The term “Qui tam” comes from a Latin phrase “qui tam pro domino rege quam pro se ipso in hac parte sequitur”, which essentially means "he who sues in this matter for the king as well as for himself." This phrase is used for cases in which a person can sue on behalf of the government. Qui Tam cases are also known as whistleblower cases.
"Qui Tam" has been around since thee Roman empire. It has been said that Roman prosecutions were initiated by private citizens and then later it became common-place for those citizens to receive a portion of the property previously owned by the criminal as a reward. Not only did the Romans have Qui Tam, but England also had such provisions. King Edward II once offered a portion of the recovery to a citizen after they successfully sued government officials who were moonlighting as wine merchants.
In the United States, the False Claims Act was introduced in 1863—during the time of the Civil War. The issue arose when contractors would sell faulty supplies, ammunition, animals in ill health, and rancid food rations to the Union Army. Under the False Claims Act, there is a qui tam provision which allows citizens to file a lawsuit against a business in behalf of the U.S. government.

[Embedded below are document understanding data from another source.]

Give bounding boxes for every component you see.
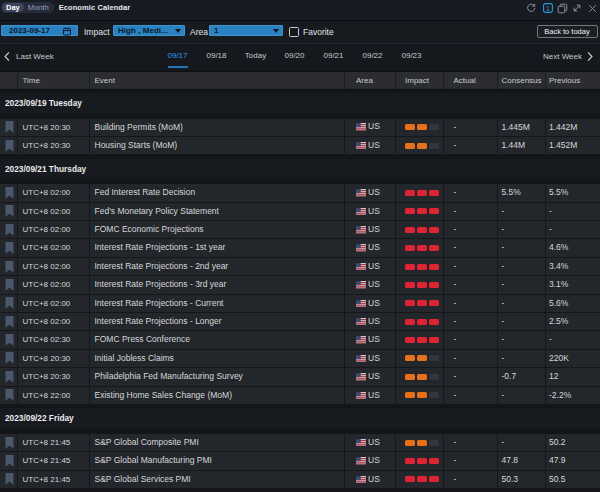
svg-text:1: 1 — [546, 5, 550, 12]
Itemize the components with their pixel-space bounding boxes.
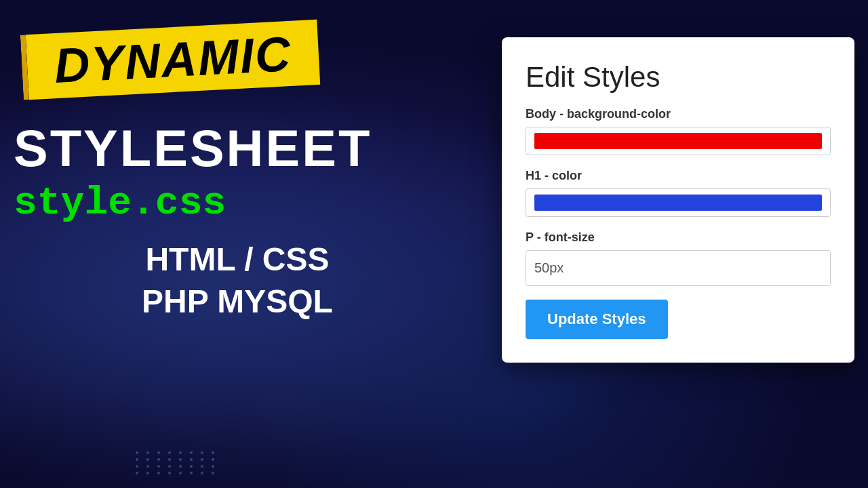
dynamic-banner: DYNAMIC <box>26 20 320 100</box>
field1-label: Body - background-color <box>526 107 831 121</box>
panel-title: Edit Styles <box>526 61 831 94</box>
style-css-label: style.css <box>14 181 461 225</box>
field3-label: P - font-size <box>526 230 831 245</box>
field2-label: H1 - color <box>526 169 831 183</box>
tech-line1: HTML / CSS <box>14 239 461 281</box>
update-styles-button[interactable]: Update Styles <box>526 300 668 339</box>
dots-decoration-bottom-left <box>136 451 218 474</box>
font-size-input[interactable] <box>526 250 831 286</box>
field1-color-input[interactable] <box>526 127 831 155</box>
h1-color-bar <box>534 195 822 211</box>
edit-styles-panel: Edit Styles Body - background-color H1 -… <box>502 37 854 363</box>
field2-color-input[interactable] <box>526 188 831 217</box>
tech-labels: HTML / CSS PHP MYSQL <box>14 239 461 323</box>
left-content-area: DYNAMIC STYLESHEET style.css HTML / CSS … <box>14 27 461 323</box>
stylesheet-label: STYLESHEET <box>14 123 461 174</box>
dynamic-label: DYNAMIC <box>53 26 293 93</box>
tech-line2: PHP MYSQL <box>14 281 461 323</box>
body-background-color-bar <box>534 133 822 149</box>
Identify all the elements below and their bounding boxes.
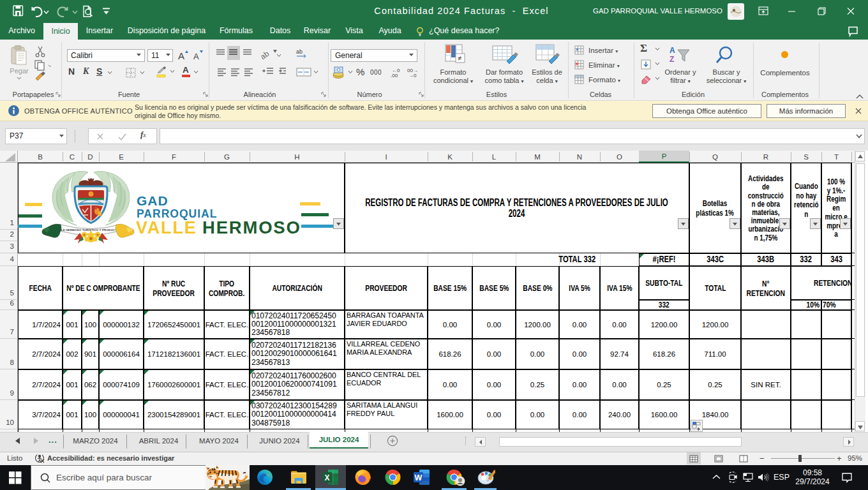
svg-text:A: A	[178, 50, 184, 61]
svg-text:X: X	[324, 473, 329, 482]
svg-text:VALLE: VALLE	[136, 218, 197, 237]
svg-text:A: A	[670, 46, 675, 55]
svg-text:GAD: GAD	[137, 193, 168, 208]
svg-text:A: A	[193, 52, 199, 61]
svg-text:≠: ≠	[458, 54, 461, 62]
svg-text:ab: ab	[260, 49, 271, 60]
svg-text:→0: →0	[408, 73, 417, 78]
svg-text:ab: ab	[296, 48, 303, 55]
svg-text:Z: Z	[670, 55, 674, 64]
svg-text:VALLE HERMOSO TURISTICO Y PROD: VALLE HERMOSO TURISTICO Y PRODUCTIVO	[56, 228, 123, 232]
svg-text:.00: .00	[391, 73, 398, 78]
svg-text:HERMOSO: HERMOSO	[202, 218, 301, 237]
svg-text:W: W	[415, 473, 423, 482]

In qui tam, a person who files suit is known as a "relator" and will receive a partial sum of the recovery. Someone who is employed by a business that is defrauding the government and files a Qui Tam suit is known as a whistleblower. The U.S. government has passed laws that protect Whistleblowers from retaliation from their employer once they file suit. Though some countries have since done away with qui tam laws, the United States continues to file qui tam suits under the False Claims Act.